Germany will present a binding roadmap for the legal and logistical aspects of the restitution process by the end of June, with the first objects to be handed over in 2022, said the minister, a member of Angela Merkel’s Christian Democratic Union (CDU).

The bronzes, which were looted by British soldiers and sailors on a punitive expedition to Benin City in 1897, were subsequently sold to museums in Europe and North America.

The single largest collection of Benin bronzes is held by the British Museum, but about 1,100 artefacts have ended up in German museums in Hamburg, Cologne, Stuttgart, Leipzig and Dresden. At least 440 are kept within the collection of Berlin’s Ethnological Museum, and were due to go display this autumn at the Humboldt Forum, a newly opened museum of non-European art in the city centre.

However, last month, Hartmut Dorgerloh, the director of the Humboldt Forum, let slip in an interview that the museum was considering displaying only replicas or leaving symbolic empty spaces, with the originals returning to Nigeria instead.

Officials in Berlin had declined to confirm concrete plans for restituting the works, saying negotiations with the Nigerian side were ongoing – until this week.

The decision was pushed along by some German federal states announcing they would go their own way if there was no joint agreement, as well as a jostle between the chancellory and the foreign ministry – headed by CDU and Social Democrat politicians whose parties could be left out of power after elections in September.
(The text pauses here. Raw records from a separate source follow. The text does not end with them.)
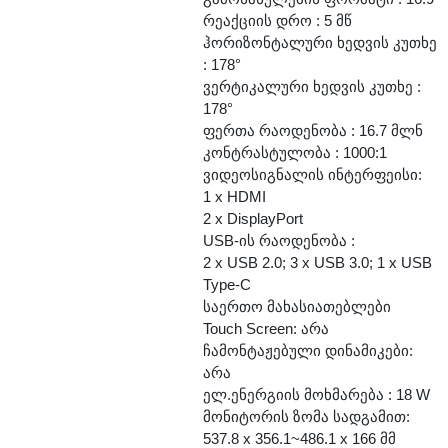
რეაქციის დრო : 5 მწ
ჰორიზონტალური ხედვის კუთხე
: 178°
ვერტიკალური ხედვის კუთხე :
178°
ფერთა რაოდენობა : 16.7 მლნ
კონტრასტულობა : 1000:1
ვიდეოსიგნალის ინტერფეისი:
1 x HDMI
2 x DisplayPort
USB-ის რაოდენობა :
2 x USB 2.0; 3 x USB 3.0; 1 x USB
Type-C
საერთო მახასიათებლები
Touch Screen: არა
ჩამონტაჟებული დინამიკები:
არა
ელ.ენერგიის მოხმარება : 18 W
მონიტორის ზომა სადგამით:
537.8 х 356.1~486.1 х 166 მმ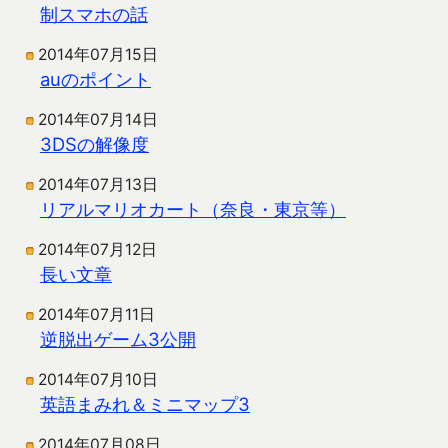
制スマホの話
2014年07月15日
auのポイント
2014年07月14日
3DSの解像度
2014年07月13日
リアルマリオカート（奈良・東京等）
2014年07月12日
長い文章
2014年07月11日
逆脱出ゲーム3公開
2014年07月10日
英語まみれ＆ミニマップ3
2014年07月08日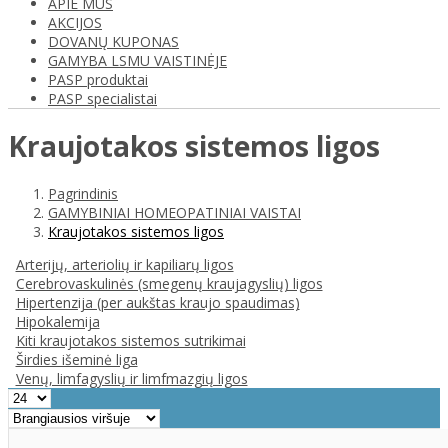
APIE MUS
AKCIJOS
DOVANŲ KUPONAS
GAMYBA LSMU VAISTINĖJE
PASP produktai
PASP specialistai
Kraujotakos sistemos ligos
Pagrindinis
GAMYBINIAI HOMEOPATINIAI VAISTAI
Kraujotakos sistemos ligos
Arterijų, arteriolių ir kapiliarų ligos
Cerebrovaskulinės (smegenų kraujagyslių) ligos
Hipertenzija (per aukštas kraujo spaudimas)
Hipokalemija
Kiti kraujotakos sistemos sutrikimai
Širdies išeminė liga
Venų, limfagyslių ir limfmazgių ligos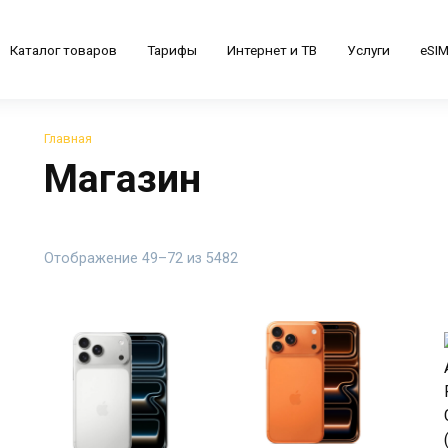
Каталог товаров
Тарифы
Интернет и ТВ
Услуги
eSI
Главная
Магазин
Цены:
Отображение 49–72 из 5482
по
убыванию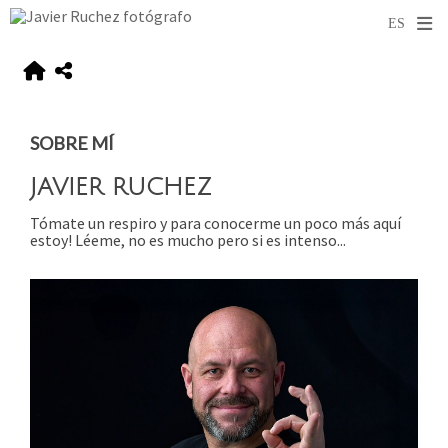
SOBRE MÍ
JAVIER RUCHEZ
Tómate un respiro y para conocerme un poco más aquí
estoy! Léeme, no es mucho pero si es intenso...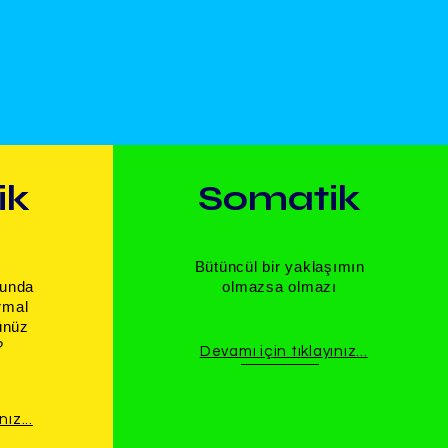
ik
Somatik
​Bütüncül bir yaklaşımın
lunda
olmazsa olmazı
rmal
ünüz
?
Devamı için tıklayınız...
ız...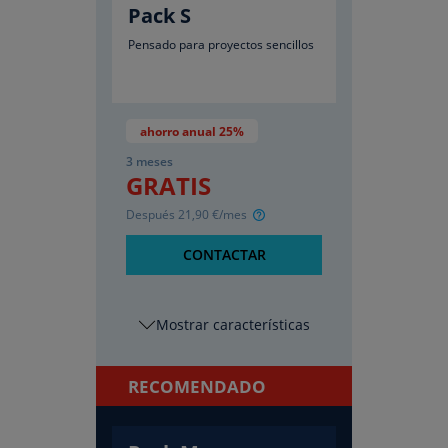
Pack S
Pensado para proyectos sencillos
ahorro anual 25%
3 meses
GRATIS
Después
21
,90
€/mes
CONTACTAR
características
RECOMENDADO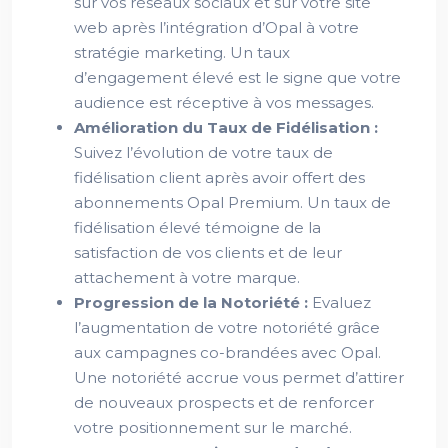
sur vos réseaux sociaux et sur votre site
web après l’intégration d’Opal à votre
stratégie marketing. Un taux
d’engagement élevé est le signe que votre
audience est réceptive à vos messages.
Amélioration du Taux de Fidélisation :
Suivez l’évolution de votre taux de
fidélisation client après avoir offert des
abonnements Opal Premium. Un taux de
fidélisation élevé témoigne de la
satisfaction de vos clients et de leur
attachement à votre marque.
Progression de la Notoriété :
Evaluez
l’augmentation de votre notoriété grâce
aux campagnes co-brandées avec Opal.
Une notoriété accrue vous permet d’attirer
de nouveaux prospects et de renforcer
votre positionnement sur le marché.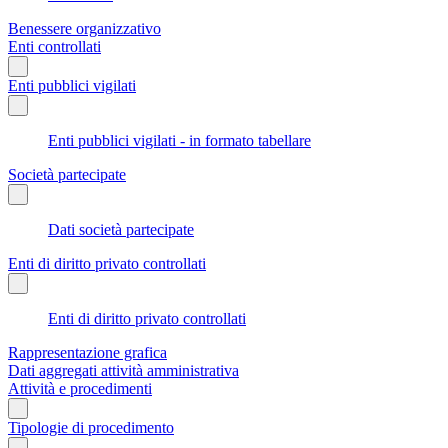
Benessere organizzativo
Enti controllati
Enti pubblici vigilati
Enti pubblici vigilati - in formato tabellare
Società partecipate
Dati società partecipate
Enti di diritto privato controllati
Enti di diritto privato controllati
Rappresentazione grafica
Dati aggregati attività amministrativa
Attività e procedimenti
Tipologie di procedimento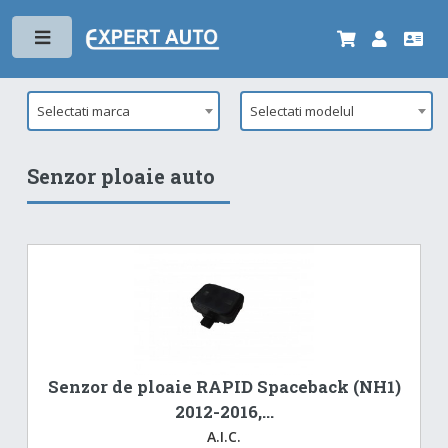
Toggle
Selectati marca
Selectati modelul
Senzor ploaie auto
Senzor de ploaie RAPID Spaceback (NH1)
2012-2016,...
A.I.C.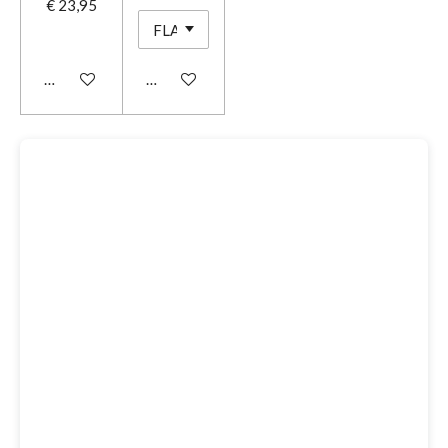
€ 23,95
In winkelwagen
In winkelwagen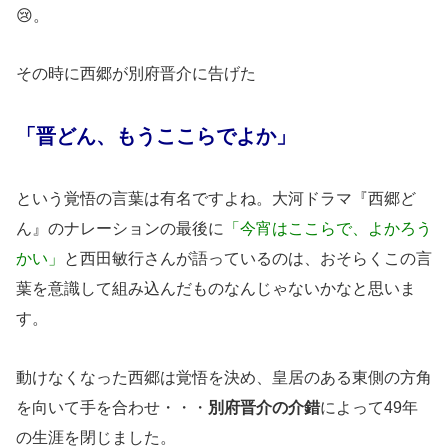
😢。
その時に西郷が別府晋介に告げた
「晋どん、もうここらでよか」
という覚悟の言葉は有名ですよね。大河ドラマ『西郷ど
ん』のナレーションの最後に
「今宵はここらで、よかろう
かい」
と西田敏行さんが語っているのは、おそらくこの言
葉を意識して組み込んだものなんじゃないかなと思いま
す。
動けなくなった西郷は覚悟を決め、皇居のある東側の方角
を向いて手を合わせ・・・
別府晋介の介錯
によって49年
の生涯を閉じました。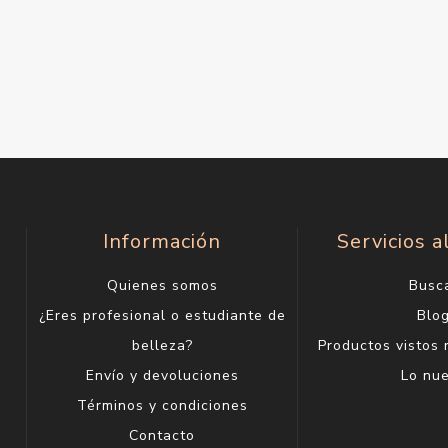
Información
Servicios a
Quienes somos
Busc
¿Eres profesional o estudiante de
Blo
belleza?
Productos vistos
Envío y devoluciones
Lo nu
Términos y condiciones
Contacto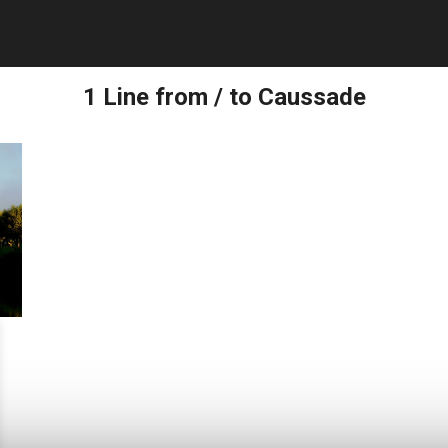
1 Line from / to Caussade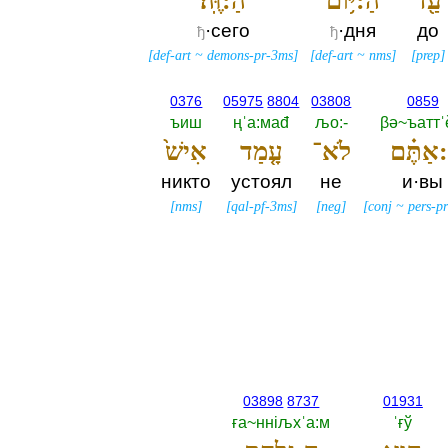
עַ֖ד
הַ:יּ֥וֹם
הַ:זֶּֽה׃
·сего
·дня
до
ђ
ђ
[
def-art
~
demons-pr-3ms
]
[
def-art
~
nms
]
[
prep
]
0376
05975
8804
03808
0859
ъиш
ңˈа:маđ
љо:-‎
βә~ъатт
:אַתֶּ֗ם
לֹא־
עָ֤מַד
אִישׁ֙
никто
устоял
не
и·вы
[
nms
]
[
qal-pf-3ms
]
[
neg
]
[
conj
~
pers-p
03898
8737
01931
ға~ннiљхˈа:м
ˈғў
A decision on the restitution was also facilitated by the fact that the Benin bronzes can be returned to a politically neutral body, the newly founded Legacy Restoration Trust. Both the Nigerian government and the royal family of Benin have in the past laid claim to the artefacts.

The Benin bronzes could in the future be held at the Edo Museum of West African Art, a new museum in Benin City designed by the Ghanaian-British architect David Adjaye. Germany says it will help fund a pavilion to hold some restituted artefacts until the museum is completed in 2025.

“Germany’s bold decision to return looted classic arts from the kingdom of Benin to their rightful owners is definitely applauded and goes in the right direction,” said Victor Ehikhamenor, a Nigerian artist and trustee of the Legacy Restoration Trust. “This is a huge step towards righting what is wrong, especially coming from a country that was a superpower in colonisation. Germany has chartered a path for other western countries struggling to find the right way to handle restitution cases.”

Jürgen Zimmerer, a historian of colonialism at Hamburg University, was more critical, saying the government’s announcement amounted to a face-saving exercise rather than an emphatic gesture appropriate to the historic context.

“Instead of unconditionally committing itself to returning all looted art, there is only vague talk of a substantial part”, said Zimmerer. “How this part is determined, and by whom, is left unsaid.”